Aaliyah Remembering


Timed, coincidentally or not, to the start of the R. Kelly trial, the New York music magazine The Fader has published its annual "icon issue," with this year's cover story paying homage to Brooklyn-born, Detroit-raised Aaliyah Dana Haughton.

Aaliyah, you will recall, took the music world by storm in the spring of 1994 with her debut album, "Age Ain't Nothing but a Number," produced and written by Kelly. The Sun-Times has reported that on Aug. 31, 1994, the two were married at the Sheraton Gateway Suites in Rosemont by the Rev. Nathan J. Edmond of Chicago, when Kelly was 27 and Aaliyah was 15, though a falsified marriage license put her age at 18.

Aaliyah's outraged family quickly separated the couple, and the marriage was annulled in Detroit within weeks. Until her death in August 2001, Aaliyah only rarely spoke of the wedding in public, and never confirmed a relationship with Kelly.

The Fader story traces the impact Aaliyah made on the music world during her short but influential career, and it includes comments from artists such as Mark Ronson, Ciara, Method Man, Beth Dittof the Gossp and Chicago rapper Kid Sister. "It only took Aaliyah a few albums to make an indelible mark on the world of pop music, but today her influence can be felt across numerous genres," said Fader editor Chris Richards. "This issue not only tracks that influence, but also offers a more personal glimpse into the life of a true pop visionary."

Here are some of the tributes to Aaliyah from the magazine:

Missy Elliott: "We was gonna save the world. We was gonna change music every chance we got. We was gonna always be family. Forever."
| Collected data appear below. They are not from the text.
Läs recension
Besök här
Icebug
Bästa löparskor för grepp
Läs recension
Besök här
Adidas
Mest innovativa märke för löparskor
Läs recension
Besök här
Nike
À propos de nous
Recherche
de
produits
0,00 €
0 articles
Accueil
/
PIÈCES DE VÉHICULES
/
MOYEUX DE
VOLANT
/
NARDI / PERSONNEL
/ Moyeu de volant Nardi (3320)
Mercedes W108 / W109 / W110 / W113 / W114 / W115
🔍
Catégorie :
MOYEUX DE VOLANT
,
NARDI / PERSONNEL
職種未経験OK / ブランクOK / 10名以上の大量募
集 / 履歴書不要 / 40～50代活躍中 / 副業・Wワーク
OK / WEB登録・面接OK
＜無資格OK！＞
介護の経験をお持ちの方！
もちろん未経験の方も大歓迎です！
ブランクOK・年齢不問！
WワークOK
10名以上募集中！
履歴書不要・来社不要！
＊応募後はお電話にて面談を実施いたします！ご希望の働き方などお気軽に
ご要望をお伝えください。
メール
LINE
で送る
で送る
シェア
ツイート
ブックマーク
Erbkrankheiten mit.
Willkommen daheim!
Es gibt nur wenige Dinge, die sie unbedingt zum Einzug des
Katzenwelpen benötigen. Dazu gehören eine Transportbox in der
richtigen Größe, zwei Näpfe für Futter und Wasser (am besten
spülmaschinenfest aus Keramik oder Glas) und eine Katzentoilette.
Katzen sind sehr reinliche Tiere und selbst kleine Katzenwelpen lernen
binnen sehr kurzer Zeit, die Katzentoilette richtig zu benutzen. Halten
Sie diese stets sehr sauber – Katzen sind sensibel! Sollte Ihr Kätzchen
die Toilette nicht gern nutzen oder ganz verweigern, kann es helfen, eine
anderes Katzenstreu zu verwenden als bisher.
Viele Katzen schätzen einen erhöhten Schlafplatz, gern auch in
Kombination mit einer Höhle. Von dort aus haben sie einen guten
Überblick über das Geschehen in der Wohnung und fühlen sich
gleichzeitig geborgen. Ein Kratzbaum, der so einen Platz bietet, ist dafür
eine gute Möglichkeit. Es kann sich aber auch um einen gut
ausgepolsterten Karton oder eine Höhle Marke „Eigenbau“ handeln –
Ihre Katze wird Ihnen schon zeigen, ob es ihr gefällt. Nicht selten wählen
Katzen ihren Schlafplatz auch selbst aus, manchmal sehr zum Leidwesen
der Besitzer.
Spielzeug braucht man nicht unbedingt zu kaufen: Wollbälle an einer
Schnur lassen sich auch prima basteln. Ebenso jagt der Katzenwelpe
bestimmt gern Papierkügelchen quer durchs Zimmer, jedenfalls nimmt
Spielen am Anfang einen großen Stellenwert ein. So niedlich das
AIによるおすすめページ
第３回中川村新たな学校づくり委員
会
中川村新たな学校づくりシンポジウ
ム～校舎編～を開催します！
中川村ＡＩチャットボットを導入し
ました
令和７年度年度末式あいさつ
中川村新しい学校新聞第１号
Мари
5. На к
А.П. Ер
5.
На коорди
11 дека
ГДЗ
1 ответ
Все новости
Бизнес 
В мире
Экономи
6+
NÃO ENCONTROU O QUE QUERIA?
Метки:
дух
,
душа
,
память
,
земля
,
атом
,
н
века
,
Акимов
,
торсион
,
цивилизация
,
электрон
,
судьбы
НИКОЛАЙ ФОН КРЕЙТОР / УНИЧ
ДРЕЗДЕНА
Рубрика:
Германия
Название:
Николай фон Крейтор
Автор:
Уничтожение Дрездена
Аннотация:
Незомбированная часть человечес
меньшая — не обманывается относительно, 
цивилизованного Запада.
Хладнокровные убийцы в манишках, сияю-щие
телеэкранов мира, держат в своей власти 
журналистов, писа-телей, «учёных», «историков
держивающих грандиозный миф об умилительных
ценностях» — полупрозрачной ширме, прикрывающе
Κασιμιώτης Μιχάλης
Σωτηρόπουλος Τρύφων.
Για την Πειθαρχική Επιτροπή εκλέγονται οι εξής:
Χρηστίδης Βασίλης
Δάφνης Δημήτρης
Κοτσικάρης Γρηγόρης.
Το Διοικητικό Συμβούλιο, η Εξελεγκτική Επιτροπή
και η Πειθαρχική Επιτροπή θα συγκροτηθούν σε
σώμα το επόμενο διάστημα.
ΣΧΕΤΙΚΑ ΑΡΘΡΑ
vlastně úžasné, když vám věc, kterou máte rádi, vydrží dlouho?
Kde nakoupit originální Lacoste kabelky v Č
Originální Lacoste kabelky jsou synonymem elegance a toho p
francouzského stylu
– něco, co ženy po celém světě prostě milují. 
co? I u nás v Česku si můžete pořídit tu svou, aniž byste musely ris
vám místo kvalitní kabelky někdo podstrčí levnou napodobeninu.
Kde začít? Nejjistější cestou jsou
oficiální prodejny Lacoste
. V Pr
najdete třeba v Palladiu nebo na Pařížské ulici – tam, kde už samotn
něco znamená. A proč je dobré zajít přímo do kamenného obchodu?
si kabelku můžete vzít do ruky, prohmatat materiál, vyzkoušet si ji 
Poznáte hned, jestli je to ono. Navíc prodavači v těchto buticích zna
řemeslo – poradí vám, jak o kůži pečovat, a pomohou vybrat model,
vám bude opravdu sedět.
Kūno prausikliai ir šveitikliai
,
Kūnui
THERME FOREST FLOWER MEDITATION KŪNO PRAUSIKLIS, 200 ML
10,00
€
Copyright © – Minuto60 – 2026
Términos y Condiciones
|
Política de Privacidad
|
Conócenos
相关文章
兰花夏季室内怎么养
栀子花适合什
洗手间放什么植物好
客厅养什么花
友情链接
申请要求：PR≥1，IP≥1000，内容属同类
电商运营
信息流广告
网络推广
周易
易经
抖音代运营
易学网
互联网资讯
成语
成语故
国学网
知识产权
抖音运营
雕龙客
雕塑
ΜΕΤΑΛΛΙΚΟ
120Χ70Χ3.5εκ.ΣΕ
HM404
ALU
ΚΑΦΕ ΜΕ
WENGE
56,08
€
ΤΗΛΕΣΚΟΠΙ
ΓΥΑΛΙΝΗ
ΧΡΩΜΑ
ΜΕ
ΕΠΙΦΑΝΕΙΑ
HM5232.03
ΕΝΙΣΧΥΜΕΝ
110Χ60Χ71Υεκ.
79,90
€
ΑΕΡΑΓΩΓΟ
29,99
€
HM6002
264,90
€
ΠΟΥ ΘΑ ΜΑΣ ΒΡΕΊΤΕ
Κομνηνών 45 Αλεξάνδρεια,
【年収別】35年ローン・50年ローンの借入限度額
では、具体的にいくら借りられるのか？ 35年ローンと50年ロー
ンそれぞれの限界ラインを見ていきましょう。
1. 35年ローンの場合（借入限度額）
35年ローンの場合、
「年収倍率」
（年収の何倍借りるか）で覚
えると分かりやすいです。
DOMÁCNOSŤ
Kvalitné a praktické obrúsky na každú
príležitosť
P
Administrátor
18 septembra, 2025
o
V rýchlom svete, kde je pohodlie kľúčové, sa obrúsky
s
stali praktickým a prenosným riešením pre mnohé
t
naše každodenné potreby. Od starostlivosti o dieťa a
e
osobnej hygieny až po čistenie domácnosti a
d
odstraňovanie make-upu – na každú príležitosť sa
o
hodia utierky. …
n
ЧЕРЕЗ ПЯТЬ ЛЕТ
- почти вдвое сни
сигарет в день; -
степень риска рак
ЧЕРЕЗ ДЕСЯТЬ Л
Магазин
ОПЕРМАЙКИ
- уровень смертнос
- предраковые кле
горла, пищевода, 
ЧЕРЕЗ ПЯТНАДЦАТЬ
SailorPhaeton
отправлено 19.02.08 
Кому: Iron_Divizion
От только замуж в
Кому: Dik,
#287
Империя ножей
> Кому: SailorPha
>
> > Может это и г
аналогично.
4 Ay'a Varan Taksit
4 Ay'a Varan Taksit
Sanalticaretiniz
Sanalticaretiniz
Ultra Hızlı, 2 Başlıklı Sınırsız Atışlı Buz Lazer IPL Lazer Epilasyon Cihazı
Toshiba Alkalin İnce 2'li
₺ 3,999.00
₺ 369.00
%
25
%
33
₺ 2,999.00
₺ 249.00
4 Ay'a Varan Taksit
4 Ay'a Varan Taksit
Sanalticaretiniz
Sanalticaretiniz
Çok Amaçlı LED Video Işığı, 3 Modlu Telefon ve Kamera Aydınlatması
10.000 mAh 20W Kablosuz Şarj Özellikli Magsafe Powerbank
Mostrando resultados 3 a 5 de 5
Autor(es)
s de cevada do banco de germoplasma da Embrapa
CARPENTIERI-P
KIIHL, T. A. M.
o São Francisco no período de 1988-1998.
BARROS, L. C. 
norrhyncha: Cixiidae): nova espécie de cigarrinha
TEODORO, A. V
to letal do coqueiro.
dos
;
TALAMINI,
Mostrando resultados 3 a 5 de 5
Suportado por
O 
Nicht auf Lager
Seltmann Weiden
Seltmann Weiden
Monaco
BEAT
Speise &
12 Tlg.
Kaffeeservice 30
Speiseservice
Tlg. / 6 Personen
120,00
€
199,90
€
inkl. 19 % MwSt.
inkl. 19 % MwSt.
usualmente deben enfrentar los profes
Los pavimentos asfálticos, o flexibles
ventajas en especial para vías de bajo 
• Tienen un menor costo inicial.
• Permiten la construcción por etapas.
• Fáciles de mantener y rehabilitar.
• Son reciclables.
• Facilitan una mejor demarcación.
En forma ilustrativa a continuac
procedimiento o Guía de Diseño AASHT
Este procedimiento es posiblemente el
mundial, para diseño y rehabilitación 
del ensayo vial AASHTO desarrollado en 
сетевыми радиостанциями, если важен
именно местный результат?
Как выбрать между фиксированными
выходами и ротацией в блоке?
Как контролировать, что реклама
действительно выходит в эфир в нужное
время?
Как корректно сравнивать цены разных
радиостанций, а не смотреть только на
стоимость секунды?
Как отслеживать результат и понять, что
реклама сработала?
Mark Ronson: "If it wasn't for Aaliyah being the face and voice of [Missy Elliott and Timbaland's] sound they might have never got to where they did. They were presenting their sort of brilliant but challenging breakthrough music through this beautiful young girl who could sing it perfectly."

Kidada Jones: "I think about her all the time...Anytime she's brought up or her music comes on the radio, it's sweet, but it definitely sounds like she found a niche before it was here. If you listen to her music it's so relevant today, but we had it so long ago."

Damon Dash: "She was already a fashion icon, she was getting into movies, she had already planted that seed. If she was alive today she would be so relevant. I see little bits of her everywhere I look, in a lot of artists."

Jomo Hankerson (son of former Kelly manager Barry Hankerson): "I think a lot of that mysteriousness they talk about was just what she was. She seemed like she came here already grown up, from the beginning."